C'est pour barrer le chemin à ces quatre jeunes
gens et à cette demoiselle que, depuis cinq ou
six ans, le jury accumule les sottises, entasse les
abus de pouvoirs, se compromet si bien devant l'opinion,
qu'il n'y a plus aujourd'hui un homme en France qui
osât parler en sa faveur!
Voyons donc un peu ce que nous annoncent de si monstrueux,
de si subversif de l'ordre social, ces terribles révolutionnaires.
Sur les cendres de Cabanel et de Gérôme,
je le jure, il y a ici du talent, et beaucoup de talent.
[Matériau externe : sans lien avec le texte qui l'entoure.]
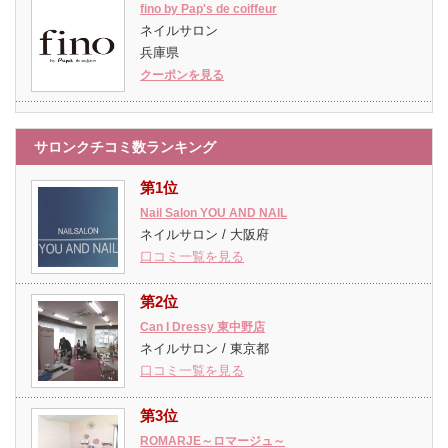
fino by Pap's de coiffeur
ネイルサロン
兵庫県
クーポンを見る
サロンクチコミ数ランキング
第1位
Nail Salon YOU AND NAIL
ネイルサロン / 大阪府
口コミ一覧を見る
第2位
Can I Dressy 東中野店
ネイルサロン / 東京都
口コミ一覧を見る
第3位
ROMARJE～ロマージュ～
Cette jeunesse a une façon de comprendre la nature
qui n'a rien d'ennuyeux ni de banal. C'est vif, c'est
preste, c'est léger; c'est ravissant. Quelle
intelligence rapide de l'objet et quelle facture amusante!
C'est sommaire, il est vrai, mais combien les indications
sont justes! [...]
Les vues communes qui les réunissent en groupe
et en font une force collective au sein de notre époque
désagrégée, c'est le parti pris
de ne pas chercher le rendu, de s'arrêter a un
certain aspect général. L'impression une
fois saisie et fixée, ils déclarent leur
rôle terminé. La qualification de Japonais,
qu'on leur a donnée d'abord, n'avait aucun sens.
Si l'on tient à les caractériser d'un
mot qui les explique, il faudra forger le terme nouveau
d'impressionnistes. Ils sont impressionnistes
en ce sens qu'ils rendent non le paysage, mais la sensation
produite par le paysage. Le mot même est passé
dans leur langue: ce n'est pas paysage, c'est
impression que s'appelle au catalogue le Soleil
levant de M. Monet. Par ce côté, ils
sortent de la réalité et entrent en plein
idéalisme.
Ainsi ce qui les sépare essentiellement de leurs
prédécesseurs, c'est une question de plus
ou de moins dans le fini. L'objet de l'art ne change
pas, le moyen de traduction seul est modifié,
d'autres diraient altéré.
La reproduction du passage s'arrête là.